**Assignment:** Locate all lines in the data below that hold "vous" and show them.

☆ ☆ ☆ ☆ ☆

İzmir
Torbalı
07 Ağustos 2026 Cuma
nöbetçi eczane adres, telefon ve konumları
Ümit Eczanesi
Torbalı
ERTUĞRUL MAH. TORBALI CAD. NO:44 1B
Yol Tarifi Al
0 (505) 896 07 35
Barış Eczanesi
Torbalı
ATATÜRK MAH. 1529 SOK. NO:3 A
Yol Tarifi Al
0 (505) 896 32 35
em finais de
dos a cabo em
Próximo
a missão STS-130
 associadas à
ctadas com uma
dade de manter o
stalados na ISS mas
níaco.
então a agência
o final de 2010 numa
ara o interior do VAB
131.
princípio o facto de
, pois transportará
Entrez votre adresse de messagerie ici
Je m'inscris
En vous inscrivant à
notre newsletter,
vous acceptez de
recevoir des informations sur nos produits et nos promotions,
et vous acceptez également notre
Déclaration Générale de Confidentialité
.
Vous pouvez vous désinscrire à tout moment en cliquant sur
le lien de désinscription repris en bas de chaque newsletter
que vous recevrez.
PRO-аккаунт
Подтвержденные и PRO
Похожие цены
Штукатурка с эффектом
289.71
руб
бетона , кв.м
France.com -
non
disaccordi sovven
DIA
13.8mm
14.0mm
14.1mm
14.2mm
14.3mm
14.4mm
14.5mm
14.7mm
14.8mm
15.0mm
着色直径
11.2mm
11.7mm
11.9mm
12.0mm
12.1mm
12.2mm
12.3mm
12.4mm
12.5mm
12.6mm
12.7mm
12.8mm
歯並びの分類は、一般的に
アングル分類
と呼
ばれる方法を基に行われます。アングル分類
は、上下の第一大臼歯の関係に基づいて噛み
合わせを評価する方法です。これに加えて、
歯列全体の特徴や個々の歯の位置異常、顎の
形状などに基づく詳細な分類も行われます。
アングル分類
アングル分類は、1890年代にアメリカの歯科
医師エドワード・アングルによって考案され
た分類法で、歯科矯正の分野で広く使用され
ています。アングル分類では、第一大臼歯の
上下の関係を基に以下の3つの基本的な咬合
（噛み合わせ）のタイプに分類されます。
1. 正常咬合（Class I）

☆ ☆ ☆ ☆ ☆

**Response below:**
En vous inscrivant à
vous acceptez de
et vous acceptez également notre
Vous pouvez vous désinscrire à tout moment en cliquant sur
que vous recevrez.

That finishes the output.